Problem description> Each line below with the word "Current" needs to be copied.

Data items
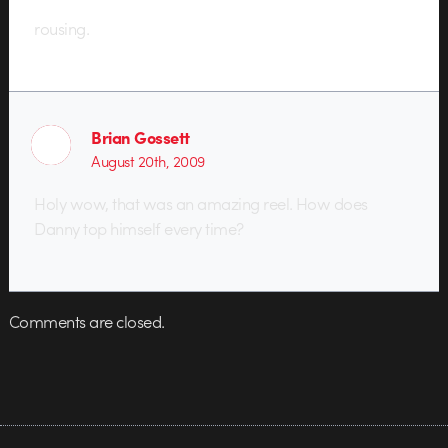
rousing.
Brian Gossett
August 20th, 2009
Holy wow, that was an amazing reel. How does
Danny top himself every time?
Comments are closed.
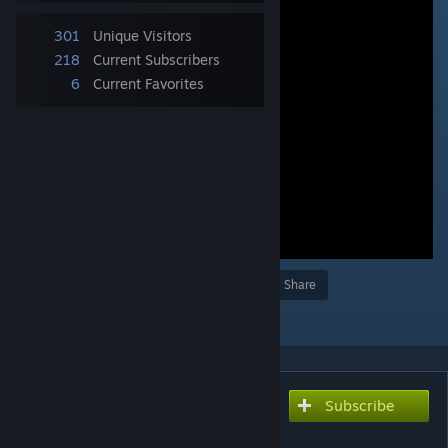
301
Unique Visitors
218
Current Subscribers
6
Current Favorites
Award
Favorite
Share
Add to Collection
Subscribe
Subscribe to download
ヘッドロック凶器攻撃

Written answer>
Current Subscribers
Current Favorites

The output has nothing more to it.